+++ DATASET
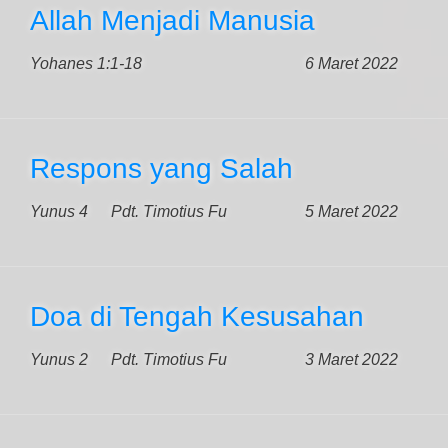
Allah Menjadi Manusia
Yohanes 1:1-18
6 Maret 2022
Respons yang Salah
Yunus 4
Pdt. Timotius Fu
5 Maret 2022
Doa di Tengah Kesusahan
Yunus 2
Pdt. Timotius Fu
3 Maret 2022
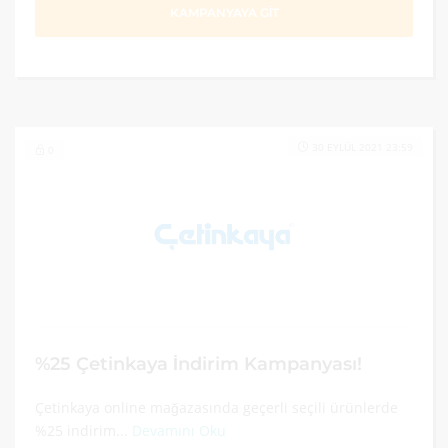
KAMPANYAYA GİT
30 EYLÜL 2021 23:59
0
%25 Çetinkaya İndirim Kampanyası!
Çetinkaya online mağazasında geçerli seçili ürünlerde
%25 indirim...
Devamını Oku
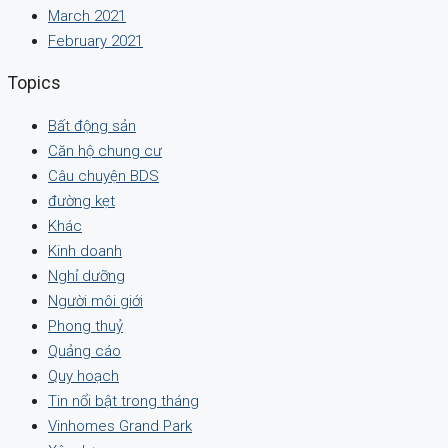
March 2021
February 2021
Topics
Bất động sản
Căn hộ chung cư
Câu chuyện BDS
đường kẹt
Khác
Kinh doanh
Nghỉ dưỡng
Người môi giới
Phong thuỷ
Quảng cáo
Quy hoạch
Tin nổi bật trong tháng
Vinhomes Grand Park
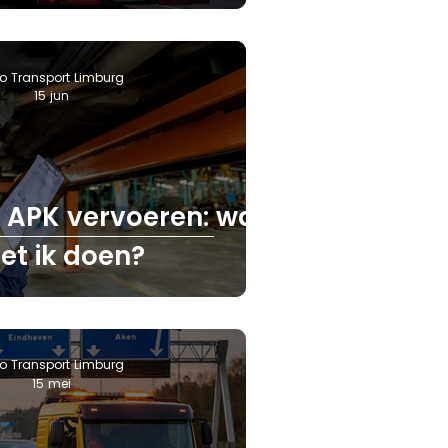
o Transport Limburg
15 jun
 APK vervoeren: wat
et ik doen?
o Transport Limburg
15 mei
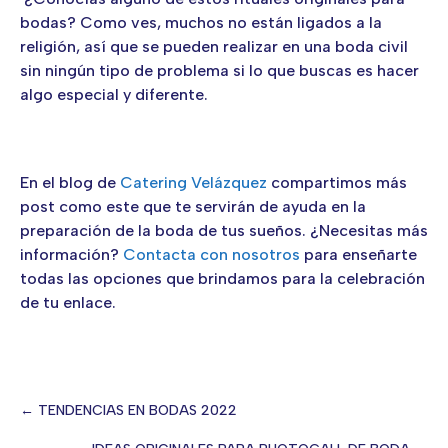
bodas? Como ves, muchos no están ligados a la
religión, así que se pueden realizar en una boda civil
sin ningún tipo de problema si lo que buscas es hacer
algo especial y diferente.
En el blog de
Catering Velázquez
compartimos más
post como este que te servirán de ayuda en la
preparación de la boda de tus sueños. ¿Necesitas más
información?
Contacta con nosotros
para enseñarte
todas las opciones que brindamos para la celebración
de tu enlace.
← TENDENCIAS EN BODAS 2022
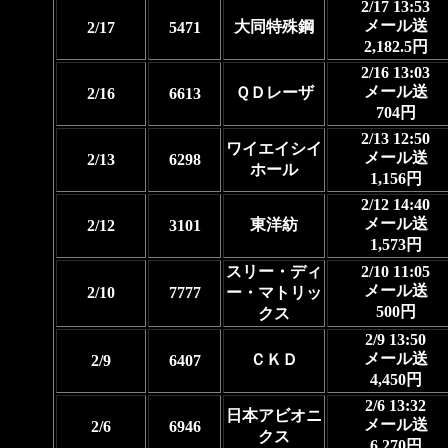
2/17 13:53
メール送
大同特殊鋼
2/17
5471
2,182.5円
2/16 13:03
メール送
ＱＤレーザ
2/16
6613
704円
2/13 12:50
ワイエイシイ
メール送
2/13
6298
ホール
1,156円
2/12 14:40
メール送
東洋紡
2/12
3101
1,573円
スリー・ディ
2/10 11:05
メール送
2/10
7777
ー・マトリッ
500円
クス
2/9 13:50
メール送
ＣＫＤ
2/9
6407
4,450円
2/6 13:32
日本アビオニ
メール送
2/6
6946
クス
6,270円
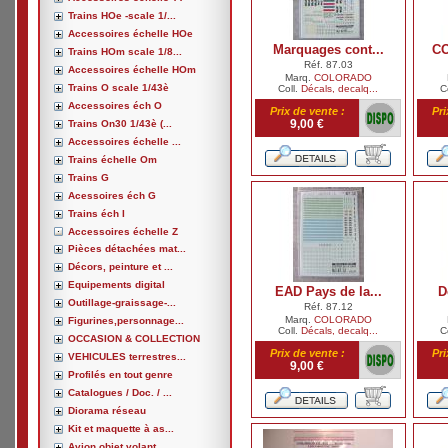
Trains HOe -scale 1/...
Accessoires échelle HOe
Marquages cont...
CO
Trains HOm scale 1/8...
Réf. 87.03
Accessoires échelle HOm
Marq.
COLORADO
Trains O scale 1/43è
Coll.
Décals, decalq...
C
Accessoires éch O
Prix de vente :
Pri
9,00 €
Trains On30 1/43è (...
Accessoires échelle ...
Trains échelle Om
Trains G
Acessoires éch G
Trains éch I
Accessoires échelle Z
Pièces détachées mat...
Décors, peinture et ...
Equipements digital
EAD Pays de la...
D
Outillage-graissage-...
Réf. 87.12
Marq.
COLORADO
Figurines,personnage...
Coll.
Décals, decalq...
C
OCCASION & COLLECTION
Prix de vente :
Pri
VEHICULES terrestres...
9,00 €
Profilés en tout genre
Catalogues / Doc. / ...
Diorama réseau
Kit et maquette à as...
Avion,objet volant, ...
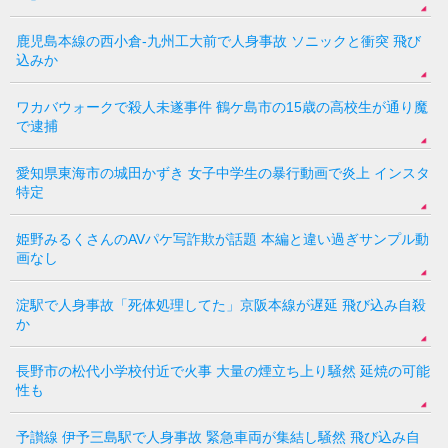
鹿児島本線の西小倉-九州工大前で人身事故 ソニックと衝突 飛び
込みか
ワカバウォークで殺人未遂事件 鶴ケ島市の15歳の高校生が通り魔
で逮捕
愛知県東海市の城田かずき 女子中学生の暴行動画で炎上 インスタ
特定
姫野みるくさんのAVパケ写詐欺が話題 本編と違い過ぎサンプル動
画なし
淀駅で人身事故「死体処理してた」京阪本線が遅延 飛び込み自殺
か
長野市の松代小学校付近で火事 大量の煙立ち上り騒然 延焼の可能
性も
予讃線 伊予三島駅で人身事故 緊急車両が集結し騒然 飛び込み自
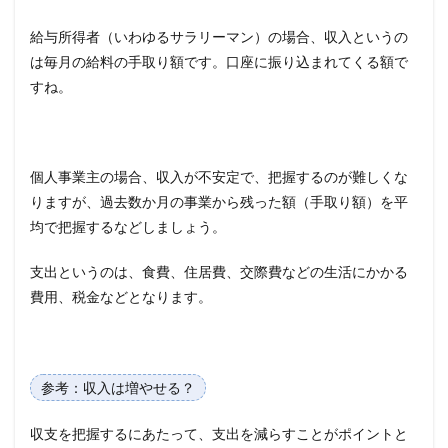
給与所得者（いわゆるサラリーマン）の場合、収入というの
は毎月の給料の手取り額です。口座に振り込まれてくる額で
すね。
個人事業主の場合、収入が不安定で、把握するのが難しくな
りますが、過去数か月の事業から残った額（手取り額）を平
均で把握するなどしましょう。
支出というのは、食費、住居費、交際費などの生活にかかる
費用、税金などとなります。
参考：収入は増やせる？
収支を把握するにあたって、支出を減らすことがポイントと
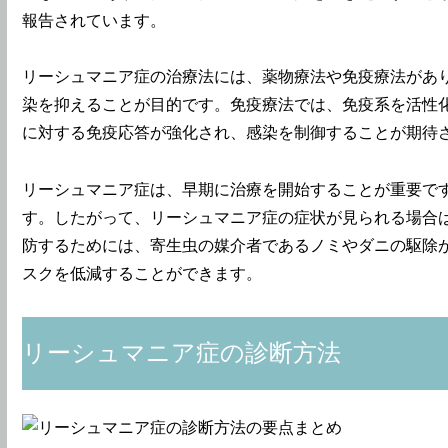
報告されています。
リーシュマニア症の治療法には、薬物療法や免疫療法があ
染を抑えることが目的です。免疫療法では、免疫系を活性
に対する免疫応答が強化され、感染を制御することが期待
リーシュマニア症は、早期に治療を開始することが重要で
す。したがって、リーシュマニア症の症状が見られる場合
防するためには、寄生虫の媒介者であるノミやダニの駆除
スクを低減することができます。
リーシュマニア症の診断方法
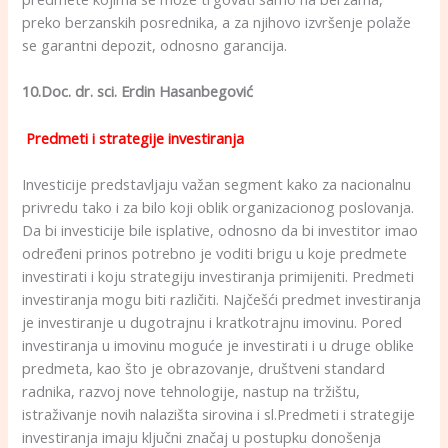
preko berzanskih posrednika, a za njihovo izvršenje polaže
se garantni depozit, odnosno garancija.
10.Doc. dr. sci. Erdin Hasanbegović
Predmeti i strategije investiranja
Investicije predstavljaju važan segment kako za nacionalnu
privredu tako i za bilo koji oblik organizacionog poslovanja.
Da bi investicije bile isplative, odnosno da bi investitor imao
određeni prinos potrebno je voditi brigu u koje predmete
investirati i koju strategiju investiranja primijeniti. Predmeti
investiranja mogu biti različiti. Najčešći predmet investiranja
je investiranje u dugotrajnu i kratkotrajnu imovinu. Pored
investiranja u imovinu moguće je investirati i u druge oblike
predmeta, kao što je obrazovanje, društveni standard
radnika, razvoj nove tehnologije, nastup na tržištu,
istraživanje novih nalazišta sirovina i sl.Predmeti i strategije
investiranja imaju ključni značaj u postupku donošenja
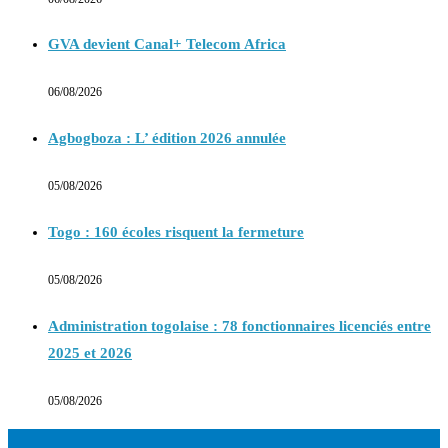
GVA devient Canal+ Telecom Africa
06/08/2026
Agbogboza : L’ édition 2026 annulée
05/08/2026
Togo : 160 écoles risquent la fermeture
05/08/2026
Administration togolaise : 78 fonctionnaires licenciés entre
2025 et 2026
05/08/2026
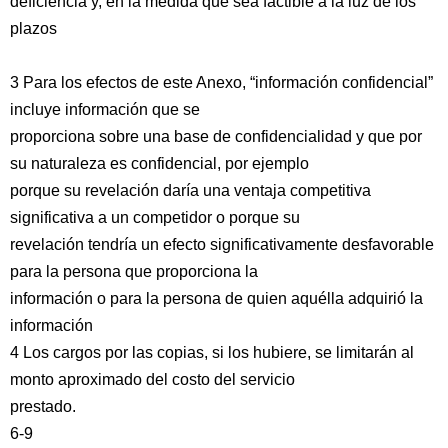
deficiencia y, en la medida que sea factible a la luz de los
plazos
3 Para los efectos de este Anexo, “información confidencial”
incluye información que se
proporciona sobre una base de confidencialidad y que por
su naturaleza es confidencial, por ejemplo
porque su revelación daría una ventaja competitiva
significativa a un competidor o porque su
revelación tendría un efecto significativamente desfavorable
para la persona que proporciona la
información o para la persona de quien aquélla adquirió la
información
4 Los cargos por las copias, si los hubiere, se limitarán al
monto aproximado del costo del servicio
prestado.
6-9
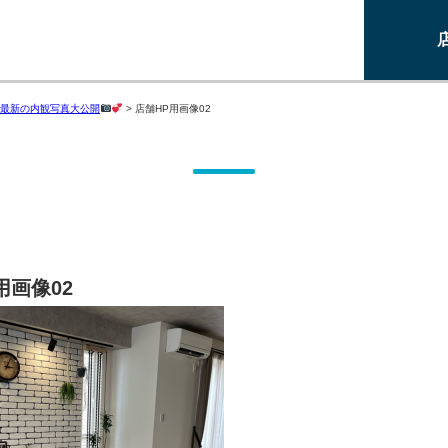
最新の内観写真大公開
>
店舗HP用画像02
用画像02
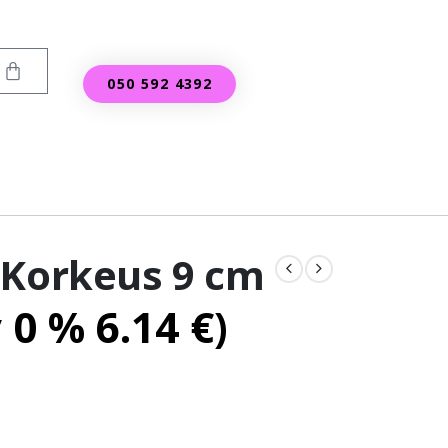
050 592 4392
 Korkeus 9 cm
v 0 %
6.14
€
)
++++++
● **WHAT IS BEING ASKED**: Every record must be copied exactly, with the pictures left out.

● **YOUR RESPONSE**:
Allah Menjadi Manusia
Yohanes 1:1-18
6 Maret 2022
Respons yang Salah
Yunus 4
Pdt. Timotius Fu
5 Maret 2022
Doa di Tengah Kesusahan
Yunus 2
Pdt. Timotius Fu
3 Maret 2022
KAMPANYAYA GİT
30 EYLÜL 2021 23:59
0
%25 Çetinkaya İndirim Kampanyası!
Çetinkaya online mağazasında geçerli seçili ürünlerde
%25 indirim...
Devamını Oku
March 2021
February 2021
Topics
Bất động sản
Căn hộ chung cư
Câu chuyện BDS
đường kẹt
Khác
Kinh doanh
Nghỉ dưỡng
Người môi giới
Phong thuỷ
Quảng cáo
Quy hoạch
Tin nổi bật trong tháng
Vinhomes Grand Park
o Transport Limburg
15 jun
 APK vervoeren: wat
et ik doen?
o Transport Limburg
15 mei
bodas? Como ves, muchos no están ligados a la
religión, así que se pueden realizar en una boda civil
sin ningún tipo de problema si lo que buscas es hacer
algo especial y diferente.
En el blog de
Catering Velázquez
compartimos más
post como este que te servirán de ayuda en la
preparación de la boda de tus sueños. ¿Necesitas más
información?
Contacta con nosotros
para enseñarte
todas las opciones que brindamos para la celebración
de tu enlace.
← TENDENCIAS EN BODAS 2022
2/17 13:53
メール送
大同特殊鋼
2/17
5471
2,182.5円
2/16 13:03
メール送
ＱＤレーザ
2/16
6613
704円
2/13 12:50
ワイエイシイ
メール送
2/13
6298
ホール
1,156円
2/12 14:40
メール送
東洋紡
2/12
3101
1,573円
スリー・ディ
2/10 11:05
メール送
2/10
7777
ー・マトリッ
500円
クス
2/9 13:50
メール送
ＣＫＤ
2/9
6407
4,450円
2/6 13:32
日本アビオニ
メール送
2/6
6946
クス
6,270円
Trains HOe -scale 1/...
Accessoires échelle HOe
Marquages cont...
CO
Trains HOm scale 1/8...
Réf. 87.03
Accessoires échelle HOm
Marq.
COLORADO
Trains O scale 1/43è
Coll.
Décals, decalq...
C
Accessoires éch O
Prix de vente :
Pri
9,00 €
Trains On30 1/43è (...
Accessoires échelle ...
Trains échelle Om
Trains G
Acessoires éch G
Trains éch I
Accessoires échelle Z
Pièces détachées mat...
Décors, peinture et ...
Equipements digital
EAD Pays de la...
D
Outillage-graissage-...
Réf. 87.12
Marq.
COLORADO
Figurines,personnage...
Coll.
Décals, decalq...
C
OCCASION & COLLECTION
Prix de vente :
Pri
VEHICULES terrestres...
9,00 €
Profilés en tout genre
Catalogues / Doc. / ...
Diorama réseau
Kit et maquette à as...
Avion,objet volant, ...
鹿児島本線の西小倉-九州工大前で人身事故 ソニックと衝突 飛び
込みか
ワカバウォークで殺人未遂事件 鶴ケ島市の15歳の高校生が通り魔
で逮捕
愛知県東海市の城田かずき 女子中学生の暴行動画で炎上 インスタ
特定
姫野みるくさんのAVパケ写詐欺が話題 本編と違い過ぎサンプル動
画なし
淀駅で人身事故「死体処理してた」京阪本線が遅延 飛び込み自殺
か
長野市の松代小学校付近で火事 大量の煙立ち上り騒然 延焼の可能
性も
予讃線 伊予三島駅で人身事故 緊急車両が集結し騒然 飛び込み自
給与所得者（いわゆるサラリーマン）の場合、収入というの
は毎月の給料の手取り額です。口座に振り込まれてくる額で
すね。
個人事業主の場合、収入が不安定で、把握するのが難しくな
りますが、過去数か月の事業から残った額（手取り額）を平
均で把握するなどしましょう。
支出というのは、食費、住居費、交際費などの生活にかかる
費用、税金などとなります。
参考：収入は増やせる？
収支を把握するにあたって、支出を減らすことがポイントと
報告されています。
リーシュマニア症の治療法には、薬物療法や免疫療法があ
染を抑えることが目的です。免疫療法では、免疫系を活性
に対する免疫応答が強化され、感染を制御することが期待
リーシュマニア症は、早期に治療を開始することが重要で
す。したがって、リーシュマニア症の症状が見られる場合
防するためには、寄生虫の媒介者であるノミやダニの駆除
スクを低減することができます。
リーシュマニア症の診断方法
preko berzanskih posrednika, a za njihovo izvršenje polaže
se garantni depozit, odnosno garancija.
10.Doc. dr. sci. Erdin Hasanbegović
Predmeti i strategije investiranja
Investicije predstavljaju važan segment kako za nacionalnu
privredu tako i za bilo koji oblik organizacionog poslovanja.
Da bi investicije bile isplative, odnosno da bi investitor imao
određeni prinos potrebno je voditi brigu u koje predmete
investirati i koju strategiju investiranja primijeniti. Predmeti
investiranja mogu biti različiti. Najčešći predmet investiranja
je investiranje u dugotrajnu i kratkotrajnu imovinu. Pored
investiranja u imovinu moguće je investirati i u druge oblike
predmeta, kao što je obrazovanje, društveni standard
radnika, razvoj nove tehnologije, nastup na tržištu,
istraživanje novih nalazišta sirovina i sl.Predmeti i strategije
investiranja imaju ključni značaj u postupku donošenja
GVA devient Canal+ Telecom Africa
06/08/2026
Agbogboza : L’ édition 2026 annulée
05/08/2026
Togo : 160 écoles risquent la fermeture
05/08/2026
Administration togolaise : 78 fonctionnaires licenciés entre
2025 et 2026
05/08/2026
deficiencia y, en la medida que sea factible a la luz de los
plazos
3 Para los efectos de este Anexo, “información confidencial”
incluye información que se
proporciona sobre una base de confidencialidad y que por
su naturaleza es confidencial, por ejemplo
porque su revelación daría una ventaja competitiva
significativa a un competidor o porque su
revelación tendría un efecto significativamente desfavorable
para la persona que proporciona la
información o para la persona de quien aquélla adquirió la
información
4 Los cargos por las copias, si los hubiere, se limitarán al
monto aproximado del costo del servicio
prestado.
6-9
最新の内観写真大公開
>
店舗HP用画像02
用画像02
050 592 4392
 Korkeus 9 cm
v 0 %
6.14
€
)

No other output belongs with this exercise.